Exactly as written, retype the listing below, omitting the pictures.

====================

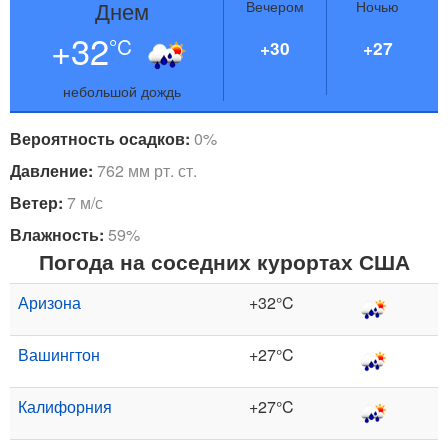
Днем
Вечером
Ночью
+32
°C
+30
+27
небольшой дождь
Вероятность осадков:
0%
Давление:
762 мм рт. ст.
Ветер:
7 м/с
Влажность:
59%
Погода на соседних курортах США
Аризона
+32°C
Вашингтон
+27°C
Калифорния
+27°C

====================

▶ [Reply]
Днем
Вечером
Ночью
+32
°C
+30
+27
небольшой дождь
Вероятность осадков:
0%
Давление:
762 мм рт. ст.
Ветер:
7 м/с
Влажность:
59%
Погода на соседних курортах США
Аризона
+32°C
Вашингтон
+27°C
Калифорния
+27°C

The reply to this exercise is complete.